#### Exercise:
The answer must be an exact copy of the entries below, with no images in it.

#### Input data:

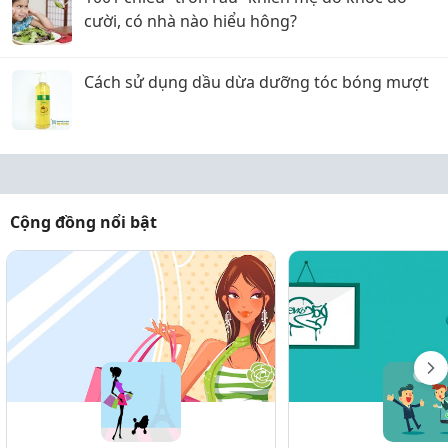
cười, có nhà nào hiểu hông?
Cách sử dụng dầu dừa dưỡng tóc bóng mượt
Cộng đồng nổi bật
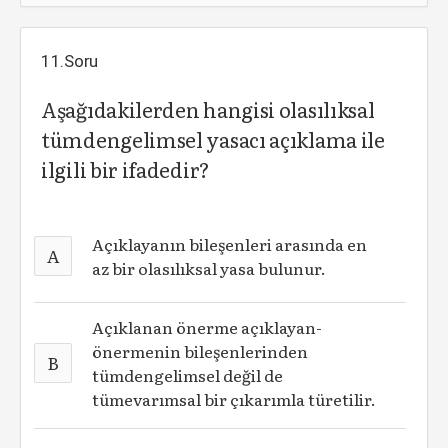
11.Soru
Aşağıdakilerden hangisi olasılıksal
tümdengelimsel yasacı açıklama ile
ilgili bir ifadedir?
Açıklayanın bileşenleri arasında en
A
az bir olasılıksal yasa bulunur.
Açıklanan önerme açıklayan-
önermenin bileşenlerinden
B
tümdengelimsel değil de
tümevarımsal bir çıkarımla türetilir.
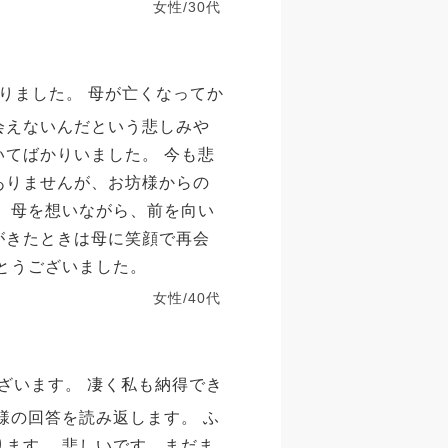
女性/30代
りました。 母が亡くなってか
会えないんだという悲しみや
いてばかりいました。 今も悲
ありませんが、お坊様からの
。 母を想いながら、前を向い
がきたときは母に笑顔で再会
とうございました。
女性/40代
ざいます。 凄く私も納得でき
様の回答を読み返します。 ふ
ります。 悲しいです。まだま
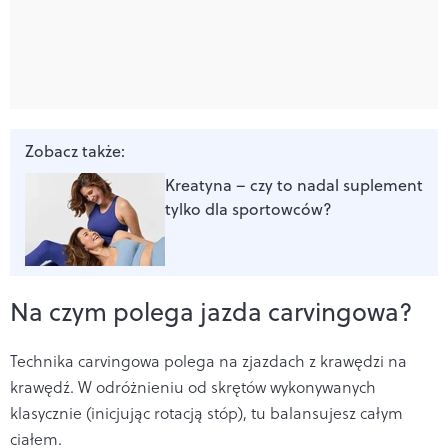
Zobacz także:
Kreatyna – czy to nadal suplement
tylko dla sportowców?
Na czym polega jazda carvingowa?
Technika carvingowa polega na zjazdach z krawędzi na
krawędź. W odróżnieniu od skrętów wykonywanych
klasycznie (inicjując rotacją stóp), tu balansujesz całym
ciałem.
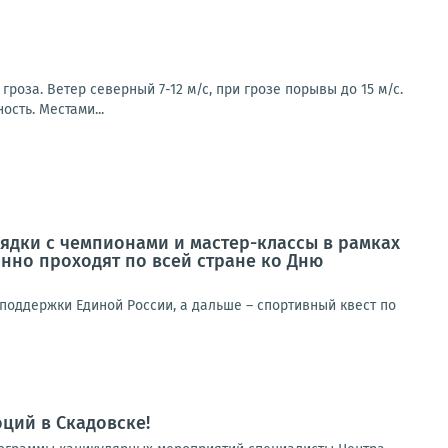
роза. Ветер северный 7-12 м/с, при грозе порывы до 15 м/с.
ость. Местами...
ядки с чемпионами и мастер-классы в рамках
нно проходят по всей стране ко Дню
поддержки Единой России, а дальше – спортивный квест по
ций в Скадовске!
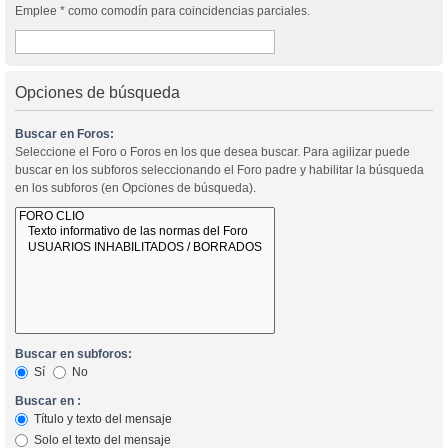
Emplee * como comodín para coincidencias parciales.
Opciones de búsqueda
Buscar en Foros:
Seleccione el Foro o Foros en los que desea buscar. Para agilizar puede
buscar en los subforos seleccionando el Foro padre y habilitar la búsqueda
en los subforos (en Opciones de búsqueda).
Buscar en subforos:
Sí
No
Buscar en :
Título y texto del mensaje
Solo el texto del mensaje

#### Completed exercise:
cười, có nhà nào hiểu hông?
Cách sử dụng dầu dừa dưỡng tóc bóng mượt
Cộng đồng nổi bật
11.Soru
Aşağıdakilerden hangisi olasılıksal
tümdengelimsel yasacı açıklama ile
ilgili bir ifadedir?
Açıklayanın bileşenleri arasında en
A
az bir olasılıksal yasa bulunur.
Açıklanan önerme açıklayan-
önermenin bileşenlerinden
B
tümdengelimsel değil de
tümevarımsal bir çıkarımla türetilir.
女性/30代
りました。 母が亡くなってか
会えないんだという悲しみや
いてばかりいました。 今も悲
ありませんが、お坊様からの
。 母を想いながら、前を向い
がきたときは母に笑顔で再会
とうございました。
女性/40代
ざいます。 凄く私も納得でき
様の回答を読み返します。 ふ
ります。 悲しいです。まだま
Zobacz także:
Kreatyna – czy to nadal suplement
tylko dla sportowców?
Na czym polega jazda carvingowa?
Technika carvingowa polega na zjazdach z krawędzi na
krawędź. W odróżnieniu od skrętów wykonywanych
klasycznie (inicjując rotacją stóp), tu balansujesz całym
ciałem.
роза. Ветер северный 7-12 м/с, при грозе порывы до 15 м/с.
ость. Местами...
ядки с чемпионами и мастер-классы в рамках
нно проходят по всей стране ко Дню
поддержки Единой России, а дальше – спортивный квест по
ций в Скадовске!
Emplee * como comodín para coincidencias parciales.
Opciones de búsqueda
Buscar en Foros:
Seleccione el Foro o Foros en los que desea buscar. Para agilizar puede
buscar en los subforos seleccionando el Foro padre y habilitar la búsqueda
en los subforos (en Opciones de búsqueda).
Buscar en subforos:
Sí
No
Buscar en :
Título y texto del mensaje
Solo el texto del mensaje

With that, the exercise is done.